Em entrevista ao programa Bola Quente, do Timaço da Gazeta, nessa quarta-feira (3), Clauwerney detalhou os primeiros passos nessa transição e destacou que a prioridade foi acalmar os funcionários sobre o futuro do clube marujo.
“O primeiro momento que nós tivemos lá foi tranquilizar os funcionários. Eles estavam todos aflitos, preocupados em perder o emprego. Nós dissemos que não se preocupassem, porque esse período agora é só de adaptação e de entendimento da situação”, afirmou.

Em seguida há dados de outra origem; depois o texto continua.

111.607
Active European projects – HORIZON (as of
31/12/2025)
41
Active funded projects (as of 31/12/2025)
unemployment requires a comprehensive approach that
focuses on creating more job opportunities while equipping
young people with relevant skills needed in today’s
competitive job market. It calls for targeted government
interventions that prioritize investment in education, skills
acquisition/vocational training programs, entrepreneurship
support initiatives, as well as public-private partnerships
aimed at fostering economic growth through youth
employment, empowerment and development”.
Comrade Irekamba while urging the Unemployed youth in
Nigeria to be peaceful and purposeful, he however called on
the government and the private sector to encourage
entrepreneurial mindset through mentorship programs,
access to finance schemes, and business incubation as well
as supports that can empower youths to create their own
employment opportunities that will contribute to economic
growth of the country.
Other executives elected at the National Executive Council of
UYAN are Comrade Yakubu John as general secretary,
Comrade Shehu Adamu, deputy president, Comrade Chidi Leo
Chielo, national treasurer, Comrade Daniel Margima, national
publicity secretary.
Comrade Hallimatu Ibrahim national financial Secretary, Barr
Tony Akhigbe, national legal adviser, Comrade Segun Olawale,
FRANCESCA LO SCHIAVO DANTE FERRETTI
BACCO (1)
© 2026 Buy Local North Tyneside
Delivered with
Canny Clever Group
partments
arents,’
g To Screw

Diagnóstico inicial e relatórios solicitados
O dirigente contou que, já na terça-feira (2), esteve na sede do clube para ter uma primeira noção do cenário encontrado. Ele revelou que pediu relatórios ao advogado e à contadora, além de articular o retorno de Edmilson, ex-gerente administrativo, para ajudar no levantamento da situação interna.
“A gente vai fazer esse levantamento para poder fazer um balanço do que se encontra lá no CSA, identificar o que é mais emergencial e o que precisa ser feito a curto prazo”, explicou.

Contratos e rescisões em aberto
Outro ponto sensível é o destino de jogadores que ainda têm vínculo com o clube. Clauwerney informou que já conversou com o responsável pelo registro de atletas, Chiquinho, e foi informado de que parte do elenco ainda não rescindiu contrato.
“Teve jogadores que não quiseram rescindir. Vamos trabalhar com paciência, de forma tranquila, para tentar resolver essas pendências”, declarou.
Falhas de comunicação com a antiga gestão
Questionado sobre a relação entre Conselho e diretoria executiva, Clauwerney apontou dificuldades de comunicação como fator decisivo para o afastamento da antiga gestão.
“O Conselho sempre pedia informações e elas não eram passadas, ou quando vinham, chegavam incompletas. Para você ter ideia, um ofício nosso de 5 de junho só foi respondido agora, depois que a reunião foi marcada. E mesmo assim, de forma insatisfatória”, revelou.
Ele reforçou que a decisão de afastar a diretoria não foi isolada, mas sim resultado de uma comissão e da votação de 40 conselheiros, dos quais 38 participaram.

Clima de incerteza
Apesar do discurso de calma, Clauwerney admitiu que o momento ainda é de incerteza, sobretudo por ocorrer em meio à comemoração do aniversário do CSA. O clube agora tenta reorganizar sua administração, reequilibrar contratos e oferecer segurança a funcionários e atletas em meio ao processo de transição.
“É um momento de adaptação. Precisamos entender primeiro como está a casa para depois agir”, concluiu.